MATERIAL SUPPLIED:
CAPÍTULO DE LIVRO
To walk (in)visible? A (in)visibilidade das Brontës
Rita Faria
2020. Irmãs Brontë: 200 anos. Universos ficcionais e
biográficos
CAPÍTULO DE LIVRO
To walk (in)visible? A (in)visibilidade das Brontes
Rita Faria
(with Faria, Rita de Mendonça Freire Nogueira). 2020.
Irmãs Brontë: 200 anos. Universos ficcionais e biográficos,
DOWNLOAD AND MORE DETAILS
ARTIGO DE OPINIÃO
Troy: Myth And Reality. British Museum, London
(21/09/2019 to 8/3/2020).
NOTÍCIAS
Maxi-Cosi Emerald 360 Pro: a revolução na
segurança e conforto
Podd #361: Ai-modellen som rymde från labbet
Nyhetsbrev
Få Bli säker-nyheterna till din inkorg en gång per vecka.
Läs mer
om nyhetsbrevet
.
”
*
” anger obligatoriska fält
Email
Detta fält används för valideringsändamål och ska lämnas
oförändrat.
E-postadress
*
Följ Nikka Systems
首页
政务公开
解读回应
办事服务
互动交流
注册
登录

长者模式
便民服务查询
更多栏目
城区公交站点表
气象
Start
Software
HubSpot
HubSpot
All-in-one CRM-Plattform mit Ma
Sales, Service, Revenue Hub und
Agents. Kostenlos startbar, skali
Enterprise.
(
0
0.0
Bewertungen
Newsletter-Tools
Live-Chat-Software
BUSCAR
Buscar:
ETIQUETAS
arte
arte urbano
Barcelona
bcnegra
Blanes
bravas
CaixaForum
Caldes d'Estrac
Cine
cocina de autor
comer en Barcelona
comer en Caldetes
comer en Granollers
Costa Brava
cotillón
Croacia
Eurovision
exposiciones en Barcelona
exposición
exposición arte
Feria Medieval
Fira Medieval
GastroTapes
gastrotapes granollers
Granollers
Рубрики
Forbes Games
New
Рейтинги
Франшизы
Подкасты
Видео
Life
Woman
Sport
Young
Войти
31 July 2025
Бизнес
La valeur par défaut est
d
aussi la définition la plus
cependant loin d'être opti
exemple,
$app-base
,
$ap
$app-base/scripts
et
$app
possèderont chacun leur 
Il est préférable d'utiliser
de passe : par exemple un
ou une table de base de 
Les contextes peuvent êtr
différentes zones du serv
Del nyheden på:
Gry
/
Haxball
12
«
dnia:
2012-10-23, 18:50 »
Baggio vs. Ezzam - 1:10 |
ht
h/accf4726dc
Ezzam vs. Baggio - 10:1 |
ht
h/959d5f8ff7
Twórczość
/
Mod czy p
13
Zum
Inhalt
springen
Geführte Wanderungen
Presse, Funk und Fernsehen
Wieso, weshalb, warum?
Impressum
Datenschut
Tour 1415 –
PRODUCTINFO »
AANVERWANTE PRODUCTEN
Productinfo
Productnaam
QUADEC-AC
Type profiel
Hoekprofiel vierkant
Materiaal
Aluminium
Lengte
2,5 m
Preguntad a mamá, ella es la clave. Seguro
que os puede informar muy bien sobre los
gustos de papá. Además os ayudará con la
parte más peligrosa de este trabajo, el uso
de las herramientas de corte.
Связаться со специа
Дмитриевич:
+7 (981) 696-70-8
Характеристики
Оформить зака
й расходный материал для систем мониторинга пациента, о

PROBLEM DETAILS: Nothing but the lines from the line that contains "possèderont chacun leur" to the last line of the records above should appear in the answer; please copy them exactly.

SOLUTION TO THIS EXERCISE:
possèderont chacun leur 
Il est préférable d'utiliser
de passe : par exemple un
ou une table de base de 
Les contextes peuvent êtr
différentes zones du serv
Del nyheden på:
Gry
/
Haxball
12
«
dnia:
2012-10-23, 18:50 »
Baggio vs. Ezzam - 1:10 |
ht
h/accf4726dc
Ezzam vs. Baggio - 10:1 |
ht
h/959d5f8ff7
Twórczość
/
Mod czy p
13
Zum
Inhalt
springen
Geführte Wanderungen
Presse, Funk und Fernsehen
Wieso, weshalb, warum?
Impressum
Datenschut
Tour 1415 –
PRODUCTINFO »
AANVERWANTE PRODUCTEN
Productinfo
Productnaam
QUADEC-AC
Type profiel
Hoekprofiel vierkant
Materiaal
Aluminium
Lengte
2,5 m
Preguntad a mamá, ella es la clave. Seguro
que os puede informar muy bien sobre los
gustos de papá. Además os ayudará con la
parte más peligrosa de este trabajo, el uso
de las herramientas de corte.
Связаться со специа
Дмитриевич:
+7 (981) 696-70-8
Характеристики
Оформить зака
й расходный материал для систем мониторинга пациента, о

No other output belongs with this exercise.